Incitement in Tel Aviv ‘should disturb every Jew’

Former senior policeman Moshe Mizrahi warns against inciting hatred at anti-Immigrant Tel Aviv rally.

Rally against Africans in south Tel Aviv [file] 370 (R) (photo credit: Amir Cohen / Reuters)
Rally against Africans in south Tel Aviv [file] 370 (R)
(photo credit: Amir Cohen / Reuters)
Knesset members who spoke at Wednesday night’s rally against African migrants incited crowds to hatred of foreigners and exploited legitimate concerns to stoke crude xenophobia, a former senior policeman warned Thursday.
Cmdr. (ret.) Moshe Mizrahi, who heads a Labor Party committee on African migrants and served as the former head of the police’s investigations branch, said he was highly concerned about an escalation of further violence.
The MKs who spoke at the rally “are pouring fuel on an area where residents are already dealing with serious problems,” he told The Jerusalem Post. “The worst part is that Sudanese and Eritreans are now being blamed for all [the country’s] ills, though it is this government and its predecessors who are responsible for failing to deal with the entry of migrants.”
During the event, Likud MK Danny Danon, chairman of the “Deportation Now” movement, called the migrants “a national plague” and said that “we must deport them immediately before it’s too late.”
He added that “the State of Israel is engaged in a war against an enemy state composed of infiltrators.”
Fellow Likud MK Miri Regev described the illegal migrants as a “cancer.”

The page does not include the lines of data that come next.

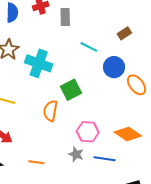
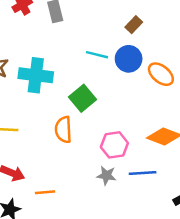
brown rectangle: (124, 33) -> (134, 25), moved
cyan line: (89, 47) -> (97, 55), moved
orange line: (36, 162) -> (45, 192), moved

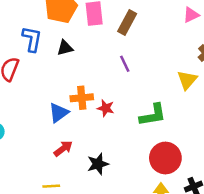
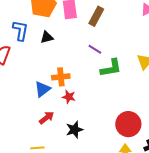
purple line: (125, 64) -> (95, 49), turned -32
red star: (106, 108) -> (69, 97), moved
green L-shape: (153, 115) -> (111, 68), moved

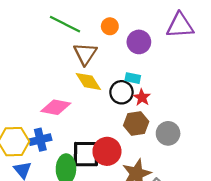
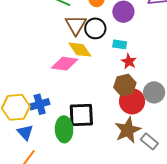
black circle: (121, 92) -> (95, 28), moved
pink diamond: (56, 107) -> (65, 64), moved
red circle: (107, 151) -> (132, 101), moved

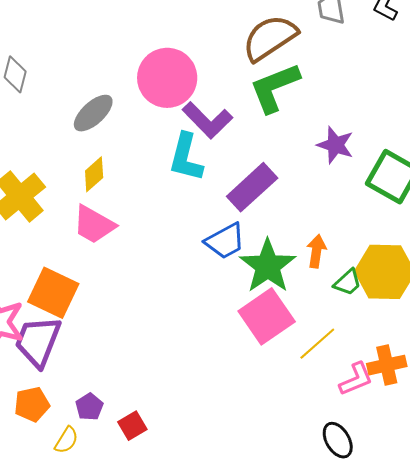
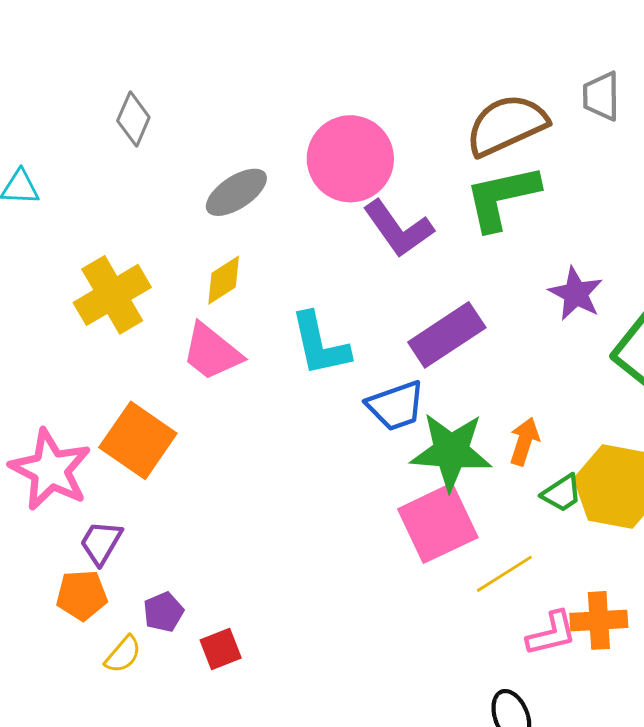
cyan L-shape: (186, 157) -> (320, 344), moved, turned -36
green star: (268, 266) -> (451, 451), turned 30
purple trapezoid: (38, 341) -> (101, 543), moved, size x0.6

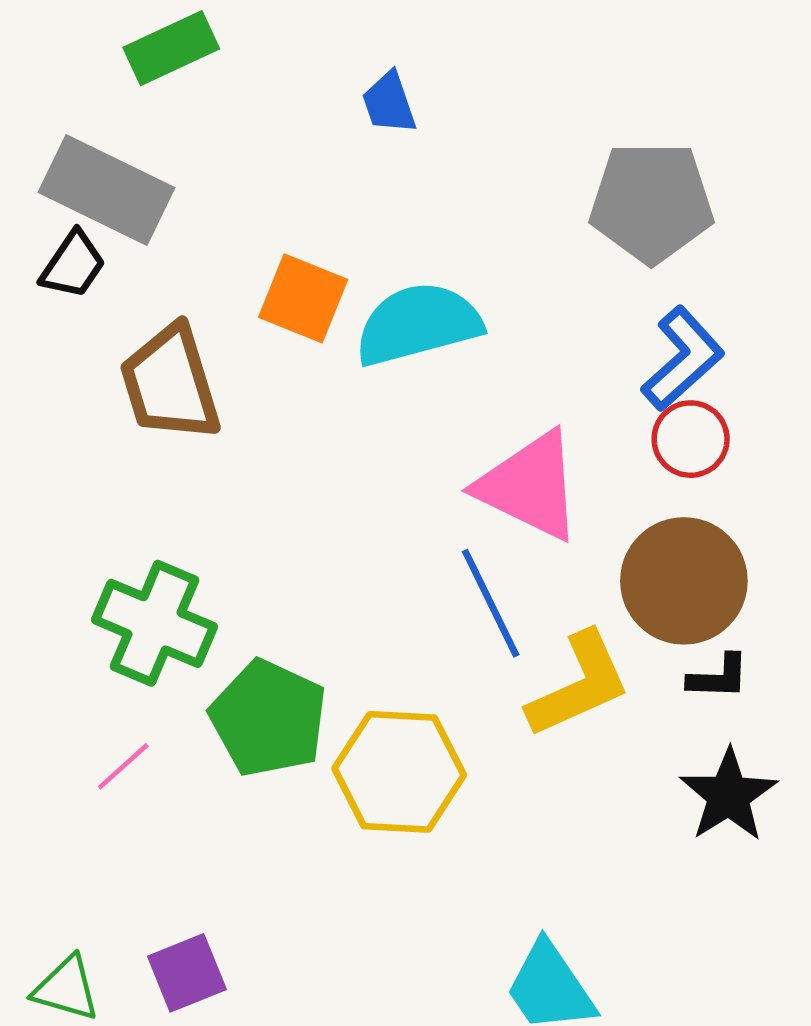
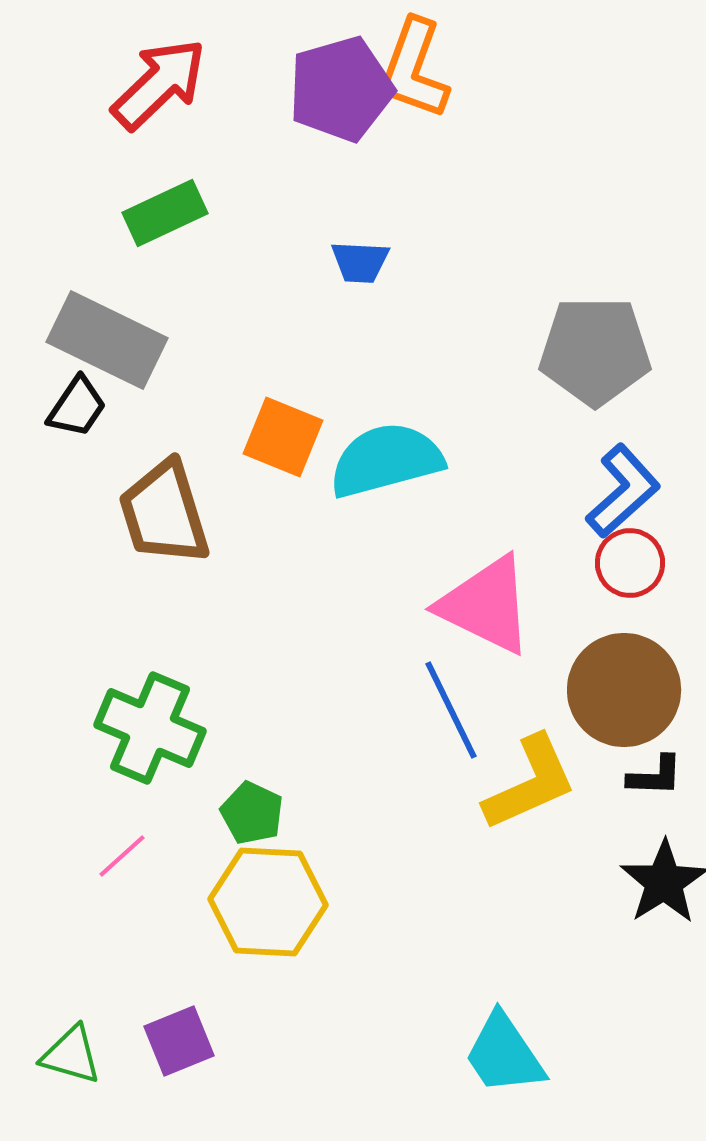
blue trapezoid: (389, 103) -> (360, 262), turned -68
green pentagon: (268, 718) -> (252, 813), size x0.6
yellow hexagon: (399, 772) -> (268, 902), moved

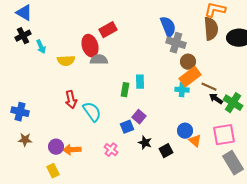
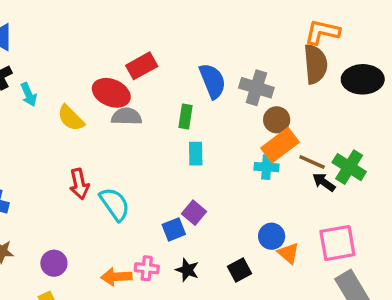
blue semicircle: (168, 27) -> (213, 81), moved
red ellipse: (90, 46) -> (111, 93), turned -50
yellow semicircle: (66, 61) -> (71, 118), turned 48
green rectangle: (125, 90) -> (186, 116), moved
green cross: (233, 103) -> (349, 167), moved
black star: (145, 143) -> (187, 270), moved
orange arrow: (72, 150) -> (116, 277), moved
pink cross: (111, 150) -> (147, 268), turned -32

“This is really disturbing to any Zionist and Jew,” said Mizrahi. “It is populism of the lowest kind. They are exploiting the real distress of residents.
And I say this without [trying to minimize] the urgency of finding a solution to the migrant problem, which is severe.”
He added that “these same Knesset members belong to the helpless government that abandoned the residents of south Tel Aviv. Now they are fueling the flames instead of focusing on the role they were elected to carry out, finding a tangible solution to the problem.”
Attempting to portray migrants as rapists and thieves is also a dangerous distortion of the facts, Mizrahi argued, saying that Sudanese and Eritrean migrants were not mentioned once during a series of violent crimes carried out by Israelis earlier this month.
Responding to Mizrahi’s comments, Danon said, “I emphatically oppose violence by infiltrators and toward infiltrators, but I am for immediate deportation.”
MK Michael Ben-Ari (National Union), who also spoke at the rally, said he would be happy to teach Mizrahi about democracy, and accused the former police officer of forgetting “about the importance of freedom of speech.”
“I am proud that the Knesset is finally paying attention to the infiltrator problem,” Ben- Ari added.